Mother lives in fear of abusive 14-y-o son

April 01, 2025

For two years, Jane's* home has felt like a battlefield, with her greatest threat coming from one of her sons.

Nine years ago, Jane left Jamaica when her son was five, hoping to secure a better future for himself and his three siblings who were all cared for by their grandparents in her absence. She provided for their every need, sending money and barrels filled with clothes, food, and other supplies. But, while she worked tirelessly to give them a better life, she was unaware of the impact her absence would have. When she returned home seven years later, she found that one of the boys had changed. By age 12, he had no respect for her authority and resisted all her attempts to instil discipline.

"Him never have no behaviour, no manners, nothing! Because dem bruk him bad and give him anything him want.
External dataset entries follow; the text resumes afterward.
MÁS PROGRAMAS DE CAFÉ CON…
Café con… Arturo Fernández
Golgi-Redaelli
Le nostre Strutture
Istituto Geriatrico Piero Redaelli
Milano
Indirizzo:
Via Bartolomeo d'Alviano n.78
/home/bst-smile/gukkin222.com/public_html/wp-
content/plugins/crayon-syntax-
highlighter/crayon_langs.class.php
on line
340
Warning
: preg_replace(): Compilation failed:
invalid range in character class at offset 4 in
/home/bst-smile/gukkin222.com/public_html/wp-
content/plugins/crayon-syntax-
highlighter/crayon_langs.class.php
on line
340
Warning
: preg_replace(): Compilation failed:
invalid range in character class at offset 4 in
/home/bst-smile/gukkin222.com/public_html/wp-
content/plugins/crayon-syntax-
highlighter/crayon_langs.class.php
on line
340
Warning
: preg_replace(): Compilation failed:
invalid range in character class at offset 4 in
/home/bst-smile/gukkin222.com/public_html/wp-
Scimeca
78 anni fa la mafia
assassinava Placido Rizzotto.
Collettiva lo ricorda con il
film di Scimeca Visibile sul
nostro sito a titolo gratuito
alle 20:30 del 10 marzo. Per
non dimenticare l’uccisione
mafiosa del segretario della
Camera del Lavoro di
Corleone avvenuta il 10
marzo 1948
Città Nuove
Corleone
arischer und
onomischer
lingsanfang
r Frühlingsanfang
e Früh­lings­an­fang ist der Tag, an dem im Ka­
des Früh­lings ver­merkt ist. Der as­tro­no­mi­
Suh when me come and me tell him 'no', him gwan bad because my rule and fi dem rule is two different rule," Jane explained.

"Him start call mi whole heap a words like 'dutty bitch' and 'sour pig' and him tell mi fi 's*** out mi madda.' Suh, one day, mi slap him and di bwoy lick mi back and suh mi and him start fight like a man and woman," she said.
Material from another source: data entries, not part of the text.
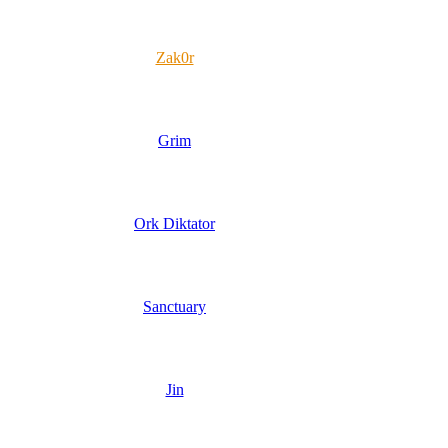
Zak0r
Grim
Ork Diktator
Sanctuary
Jin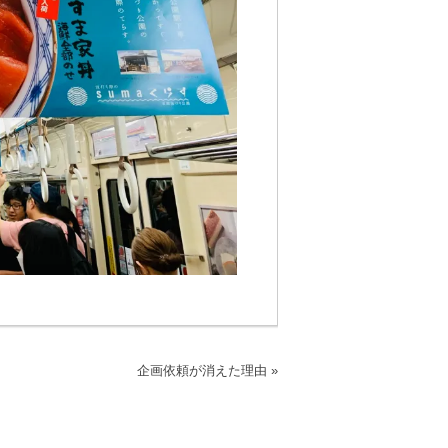
企画依頼が消えた理由
»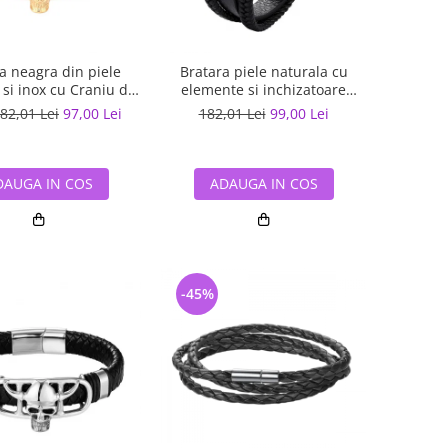
a neagra din piele
Bratara piele naturala cu
 si inox cu Craniu de
elemente si inchizatoare
Viking
argintii din inox
82,01 Lei
97,00 Lei
182,01 Lei
99,00 Lei
DAUGA IN COS
ADAUGA IN COS
-45%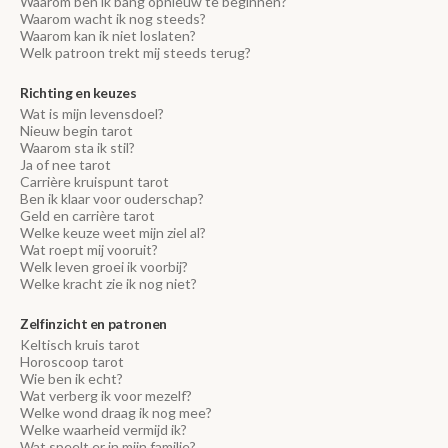
Waarom ben ik bang opnieuw te beginnen?
Waarom wacht ik nog steeds?
Waarom kan ik niet loslaten?
Welk patroon trekt mij steeds terug?
Richting en keuzes
Wat is mijn levensdoel?
Nieuw begin tarot
Waarom sta ik stil?
Ja of nee tarot
Carrière kruispunt tarot
Ben ik klaar voor ouderschap?
Geld en carrière tarot
Welke keuze weet mijn ziel al?
Wat roept mij vooruit?
Welk leven groei ik voorbij?
Welke kracht zie ik nog niet?
Zelfinzicht en patronen
Keltisch kruis tarot
Horoscoop tarot
Wie ben ik echt?
Wat verberg ik voor mezelf?
Welke wond draag ik nog mee?
Welke waarheid vermijd ik?
Wat speelt er in mijn familie?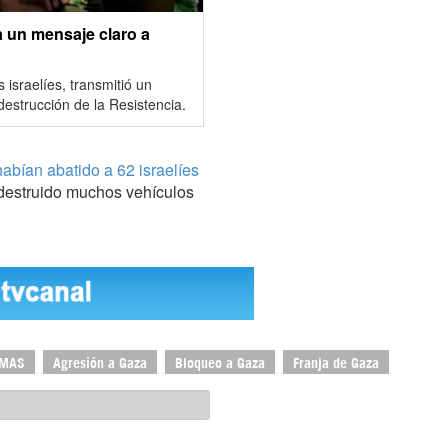
 un mensaje claro a
israelíes, transmitió un
destrucción de la Resistencia.
habían abatido a 62 israelíes
destruido muchos vehículos
MAS
Agresión a Gaza
Bloqueo a Gaza
Franja de Gaza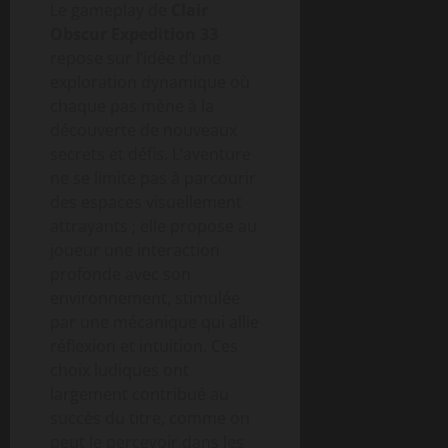
Le gameplay de
Clair
Obscur Expedition 33
repose sur l’idée d’une
exploration dynamique où
chaque pas mène à la
découverte de nouveaux
secrets et défis. L’aventure
ne se limite pas à parcourir
des espaces visuellement
attrayants ; elle propose au
joueur une interaction
profonde avec son
environnement, stimulée
par une mécanique qui allie
réflexion et intuition. Ces
choix ludiques ont
largement contribué au
succès du titre, comme on
peut le percevoir dans les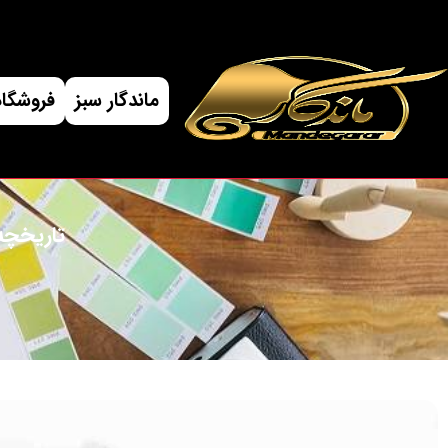
ماندگار سبز
فروشگاه
تاریخچه 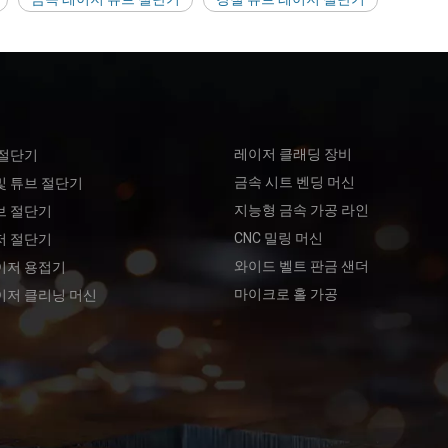
레이저 클래딩 장비
 절단기
금속 시트 벤딩 머신
및 튜브 절단기
지능형 금속 가공 라인
브 절단기
CNC 밀링 머신
저 절단기
와이드 벨트 판금 샌더
이저 용접기
마이크로 홀 가공
이저 클리닝 머신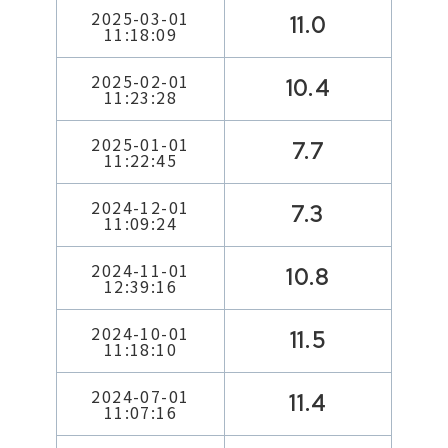
2025-03-01
11.0
11:18:09
2025-02-01
10.4
11:23:28
2025-01-01
7.7
11:22:45
2024-12-01
7.3
11:09:24
2024-11-01
10.8
12:39:16
2024-10-01
11.5
11:18:10
2024-07-01
11.4
11:07:16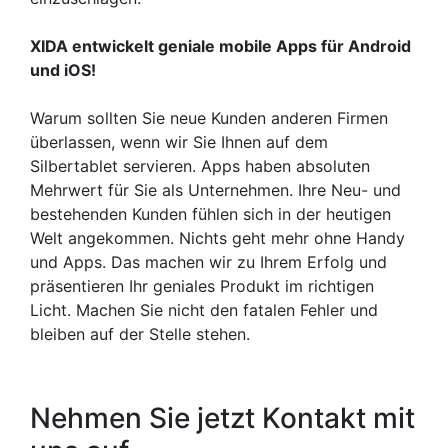
XIDA entwickelt geniale mobile Apps für Android
und iOS!
Warum sollten Sie neue Kunden anderen Firmen
überlassen, wenn wir Sie Ihnen auf dem
Silbertablet servieren. Apps haben absoluten
Mehrwert für Sie als Unternehmen. Ihre Neu- und
bestehenden Kunden fühlen sich in der heutigen
Welt angekommen. Nichts geht mehr ohne Handy
und Apps. Das machen wir zu Ihrem Erfolg und
präsentieren Ihr geniales Produkt im richtigen
Licht. Machen Sie nicht den fatalen Fehler und
bleiben auf der Stelle stehen.
Nehmen Sie jetzt Kontakt mit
Desperate, Jane sought help from the Child Protection and Family Services Agency, which provided free counselling. But, when that failed to curb her son's violent outbursts, she decided to place him in state care, where he remained for months. Every time she visited, he cried and begged to come home. His three brothers and other relatives also pleaded with Jane to give him another chance.

"So mi go to the Family Court and take him back," Jane said. For a while, things seemed to improve. But, after re-establishing her rules, the same violent patterns resurfaced and Jane quickly regretted her decision.

"Because him cannot do what him want and cyah have him own way, that's why him gwan suh. And him very lie, and mi nuh want him send mi gah prison," she said.

Now, Jane said she is living in fear, and locks herself in her room to avoid confrontations with her son.

"Mi fear fi mi life because mi fraid either him kill mi or mi kill him!" she admitted.

She also told THE STAR that her son has forced her to call the police multiple times, but, each time, she feels powerless. She claims her son lies to authorities, accusing her of attacking him first. She also said that her son, who is now 14, prefers hanging out with friends rather than attending school.

"Is like me nuh have no talk, ah him have all a di talk. And when mi tell them seh mi nah give him no [lunch] money fi go a school cause him nah guh, dem seh dem can charge mi fi neglect. How dat mek sense?" Jane asked. She said that she is at her breaking point, and believes her only option is to send him back to state care.

Clinical psychologist Dr Marlon Simpson, who has more than a decade of experience working with both adults and children, including those with behavioural issues, explained that situations like Jane's are not uncommon among "barrel children", a term used to describe children left behind by parents who migrate in search of a better life.

"The violent behaviour is stemming from something, whether it's sadness, frustration, or discomfort. There is usually a challenge that pushes anger; anger is usually secondary. So, it would be good for the mother, through therapy, to find out what is behind the anger," Simpson explained.

He also explained that, when parents return after living abroad, their children may struggle to adjust to new rules, especially if they were raised with different expectations by caregivers. This sudden shift in authority can create conflict, as the child's understanding of right and wrong may have already been shaped in a different way. To ease this transition, he suggested that the mother work with her son to establish common ground.

"Sit down with the child and have the conversation, find out what rules work and have him be a part of the process, so, when he breaks the rules, they know exactly [what] he got himself into. And, generally, parents in similar situations like that can also set rules with the child or the caregivers who may be in charge," he said. Simpson said that, although the notion of 'my house, my rules' is common within the country's culture, "we're dealing with a completely different generation of children".

"The same things that worked on us don't necessarily work on these children anymore," he explained. "This isn't everybody, but some don't respond to the same kind of punishment or treatment. It's a very different kind of thinking and behaviour, so we have to consider these unique situations -- and that comes through education, educating the parents on how to deal with their children."

Simpson suggested that parents need to have certain conversations with the child before they go abroad, if the child is able to understand.

Also, keep contact with the child, speak to them regularly and, if possible, spend time with the child even while you're abroad. That helps to nurture the relationship. So, when you come back to Jamaica, it's not a total shock when you say, 'I want this to be done this way,'" he said.